-- ACTIVITY --
Go through the data and copy every line in which "colloque" appears.

-- DATA TO USE --
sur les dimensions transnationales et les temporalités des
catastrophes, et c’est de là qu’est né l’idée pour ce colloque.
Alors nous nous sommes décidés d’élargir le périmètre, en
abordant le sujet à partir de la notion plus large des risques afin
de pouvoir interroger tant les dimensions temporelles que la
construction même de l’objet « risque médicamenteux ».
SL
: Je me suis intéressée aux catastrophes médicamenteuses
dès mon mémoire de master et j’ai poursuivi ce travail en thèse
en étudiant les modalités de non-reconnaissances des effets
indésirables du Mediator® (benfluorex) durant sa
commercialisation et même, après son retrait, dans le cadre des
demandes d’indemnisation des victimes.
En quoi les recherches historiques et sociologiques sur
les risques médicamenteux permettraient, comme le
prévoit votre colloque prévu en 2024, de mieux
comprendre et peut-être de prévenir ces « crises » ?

--

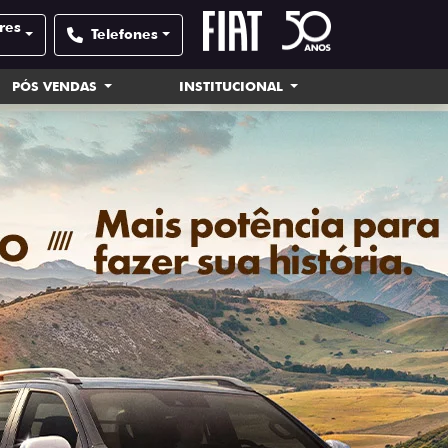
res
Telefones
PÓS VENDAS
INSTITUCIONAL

-- RESPONSE --
catastrophes, et c’est de là qu’est né l’idée pour ce colloque.
prévoit votre colloque prévu en 2024, de mieux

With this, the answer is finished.